Chapter 6 contains the complete set of constraint collecting type rules that is used by the Helium compiler [26]. Hence, these rules cover almost the entire Haskell 98 language. The most notable omission is that we do not consider overloading at this point. The rules are not only given for completeness reasons: they possess various strategies to enable high quality type error messages in later chapters. In fact, we use the rules to create a constraint tree for ordering the constraints in the second phase of the Top framework. The chapter includes a detailed presentation of binding group analysis.

Type graphs are introduced in Chapter 7. A type graph is a data structure for representing a substitution with the remarkable property that it can be in an inconsistent state.
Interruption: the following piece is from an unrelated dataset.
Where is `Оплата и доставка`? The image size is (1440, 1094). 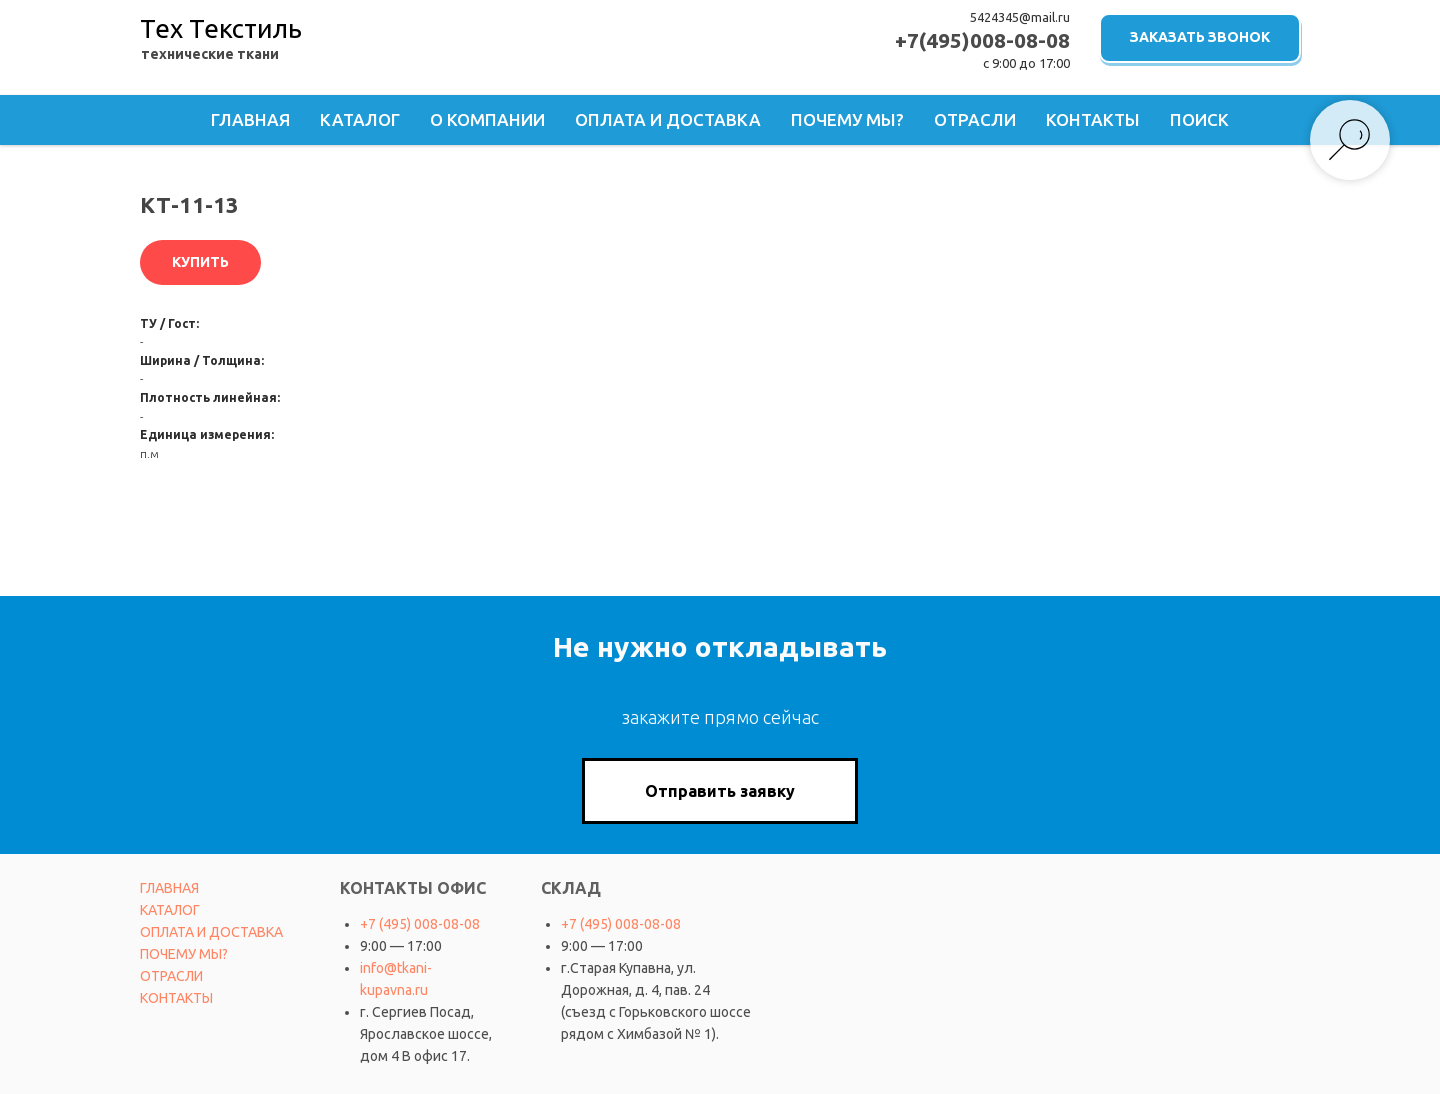 Оплата и доставка is located at coordinates (668, 119).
This property is the key to an alternative constraint solving algorithm, which can proceed in case of an inconsistency. With type graphs, we can efficiently analyze an entire set of type constraints, which significantly improves the quality of the type error messages. Finally, we introduce two combinators to compose constraint solvers.

Chapter 8 presents a number of predefined heuristics, which help to pinpoint the most likely source of an error. These heuristics work on the type graphs introduced in the previous chapter. In Chapter 9, we discuss type inference directives, which are user-defined heuristics. Directives enable a user to adapt the error reporting facility of a type system externally (that is, without changing the compiler). Directives are very suitable for experimenting with different type inference strategies, and are particularly useful to support domain specific libraries. Soundness of the presented directives is automatically checked, which is an important feature to guarantee that the underlying type system remains intact.

In Chapter 10, we extend the type inference framework to handle overloading of identifiers. We take an approach for dealing with qualifiers in general, which is closely related to Jones' theory on qualified types [31]. New constraints for dealing with qualifiers are added to the framework, and new constraint collecting type rules are given for the overloaded language constructs (to replace the rules from Chapter 6). We give a short introduction to improving substitutions, which are needed to capture other qualifiers.

Overloading of identifiers is a very pervasive language feature, and it strongly influences what is reported, and where. To remedy this problem, Chapter 11 proposes four type class directives to improve type error messages that are related to overloading. In addition, the directives from Chapter 9 are generalized to cope with overloading.

Finally, Chapter 12 sums up the main contributions of this thesis. We conclude with a list of topics that require further research.


[18] GHC Team. The Glasgow Haskell Compiler.
[26] B. Heeren, D. Leijen, and A. van IJzendoorn. Helium, for learning Haskell. In Haskell'03: Proceedings of the ACM SIGPLAN Workshop on Haskell, pages 62-71. ACM Press, 2003.
[31] M. P. Jones. Qualified Types: Theory and Practice. PhD thesis, University of Nottingham, November 1994.
[35] M. P. Jones et al. The Hugs 98 system. OGI and Yale,
[42] R. Milner. A theory of type polymorphism in programming. Journal of Computer and System Sciences, 17(3):348-375, August 1978.